──────── RECORDS PROVIDED

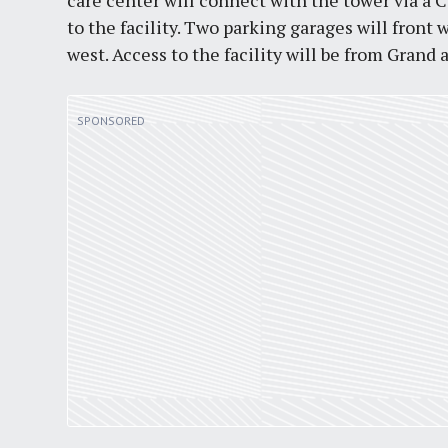
care center will connect with the tower via a
to the facility. Two parking garages will front 
west. Access to the facility will be from Grand 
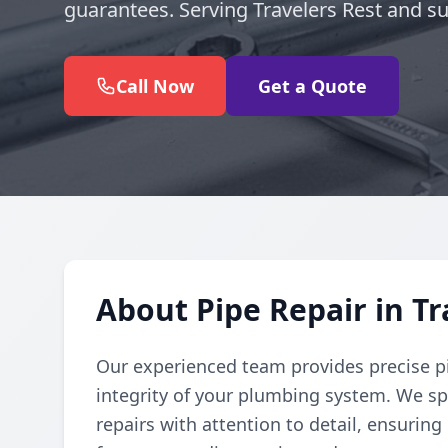
guarantees. Serving Travelers Rest and s
Call Now
Get a Quote
About Pipe Repair in Tr
Our experienced team provides precise pi
integrity of your plumbing system. We spe
repairs with attention to detail, ensuring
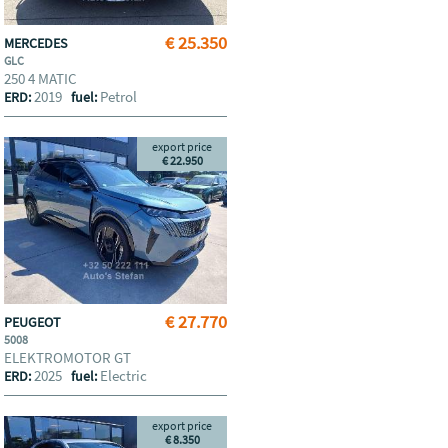
€ 25.350
MERCEDES
GLC
250 4 MATIC
2019
Petrol
ERD:
fuel:
export price
€ 22.950
€ 27.770
PEUGEOT
5008
ELEKTROMOTOR GT
2025
Electric
ERD:
fuel:
export price
€ 8.350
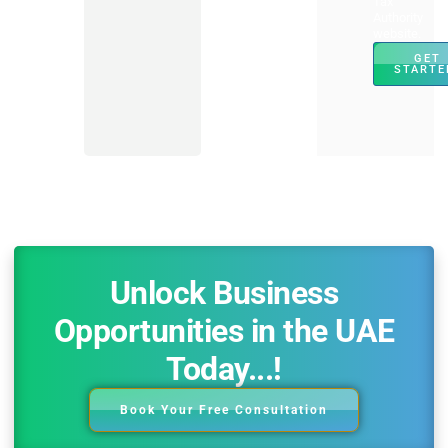
Tax
Authority
website.
GET
STARTE
Unlock Business
Opportunities in the UAE
Today...!
Book Your Free Consultation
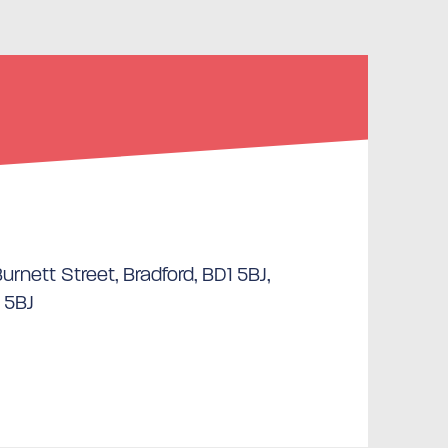
rnett Street, Bradford, BD1 5BJ,
 5BJ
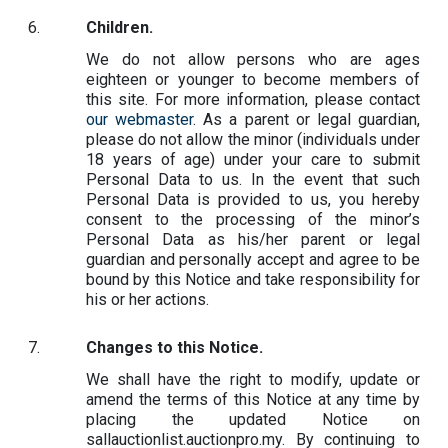
Children.
We do not allow persons who are ages
eighteen or younger to become members of
this site. For more information, please contact
our webmaster
. As a parent or legal guardian,
please do not allow the minor (individuals under
18 years of age) under your care to submit
Personal Data to us. In the event that such
Personal Data is provided to us, you hereby
consent to the processing of the minor’s
Personal Data as his/her parent or legal
guardian and personally accept and agree to be
bound by this Notice and take responsibility for
his or her actions.
Changes to this Notice.
We shall have the right to modify, update or
amend the terms of this Notice at any time by
placing the updated Notice on
sallauctionlist.auctionpro.my. By continuing to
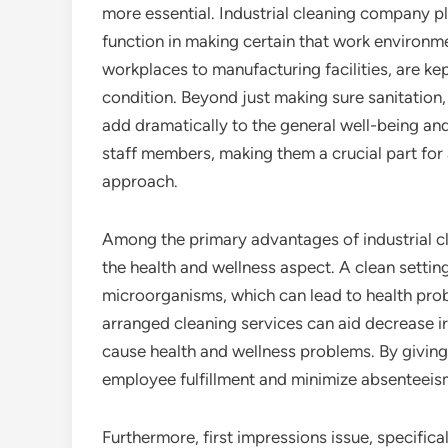
more essential. Industrial cleaning company pl
function in making certain that work environm
workplaces to manufacturing facilities, are kept
condition. Beyond just making sure sanitation,
add dramatically to the general well-being and
staff members, making them a crucial part fo
approach.
Among the primary advantages of industrial c
the health and wellness aspect. A clean settin
microorganisms, which can lead to health pr
arranged cleaning services can aid decrease irr
cause health and wellness problems. By givin
employee fulfillment and minimize absenteeis
Furthermore, first impressions issue, specific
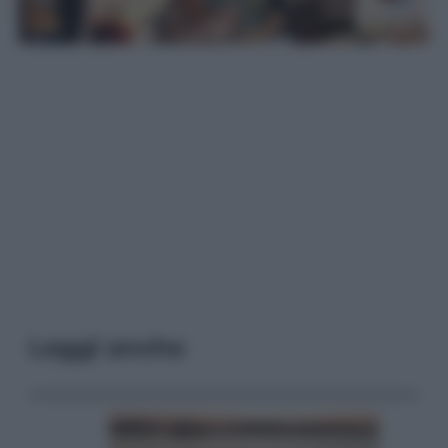
Leggi anche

────────────────

Each line of the records above that includes the string "Notice" should be counted. Report the total alone.

- SOLUTION TO THIS PROBLEM -
4